A great opinion recently came down from the US Supreme Court. The case is Arizona v. Gant. What law enforcement officers in West Virginia, and elsewhere love to do is this: they pull someone over for a traffic violation, or even an investigatory stop, and they arrest them for a traffic charge, or for some bogus “obstruction” type charge (i.e., he or she failed to put their hands on the steering wheel despite being ordered to do so). Basically these arrests are an outright lie and are merely meant to allow the officer to search the vehicle. And they do. All the time. If they don’t find anything incriminating, maybe they let the person go. But if they do, they take them to jail and collect the evidence.

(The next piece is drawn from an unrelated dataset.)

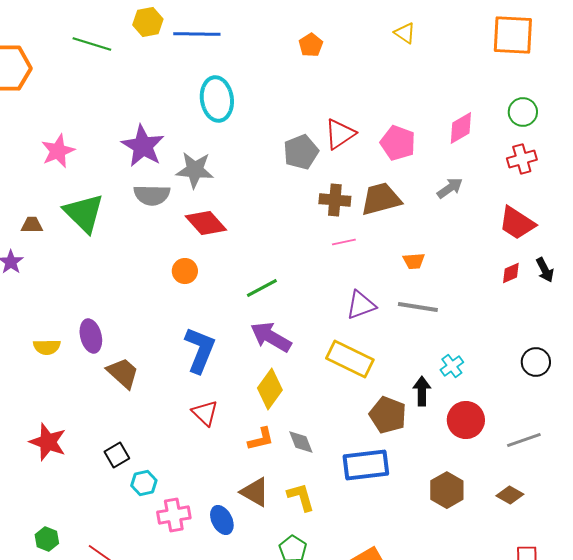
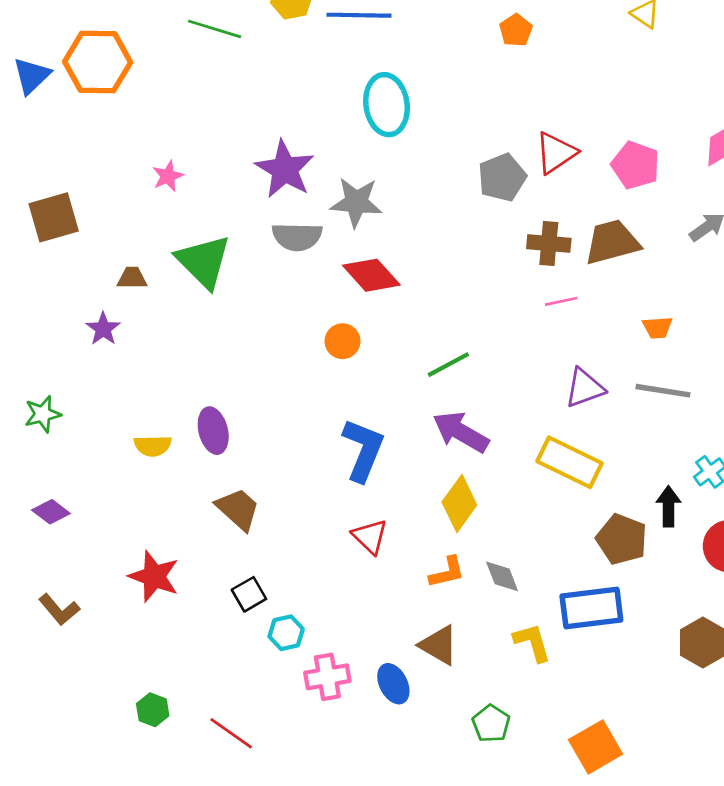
pink star: (58, 151) -> (168, 176), size x0.7
brown trapezoid: (123, 373) -> (238, 509), moved
yellow L-shape: (301, 497) -> (532, 642), moved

Well now, according to the US Supreme Court, this is unreasonable and therefore unconstitutional. The original rationale for a search incident to a lawful arrest is officer safety. The Court reiterated that and confined this type of search to only that concern. It is now clear that such searches are not reasonable if the suspect is already handcuffed or otherwise detained in the patrol car. The Court held that “[p]olice may search a vehicle incident to a recent occupant’s arrest only if the arrestee is within reaching distance of the passenger compartment at the time of the search or if it is reasonable to believe that the vehicle contains evidence of the offense of arrest. When these justifications are absent, a search of the arrestee’s vehicle will be unreasonable unless police obtain a warrant or show that another exception to the warrant requirement applies.”

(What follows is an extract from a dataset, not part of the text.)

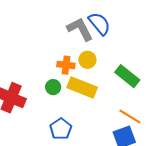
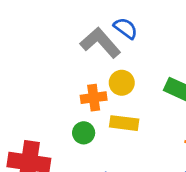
blue semicircle: (99, 24) -> (126, 28), size x0.7
yellow rectangle: (82, 87) -> (124, 123), size x0.7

For the past 28 years, police academies across the country have basically taught that it was proper police procedure to search the vehicle at every arrest of a recent automobile occupant, regardless of whether there was any concern of officer safety. Now we will see how law enforcement agencies across the country can re-train their officers.
This could also affect a great number of pending cases. For instance, I have one appeal I am working on right now where this exact scenario occurred, and the conviction almost surely would not have occurred without the evidence seized during the “traffic stop arrest.” Maybe I will get the first West Virginia case based on Arizona v. Gant to the West Virginia Supreme Court of Appeals….
– John H. Bryan, West Virginia Attorney.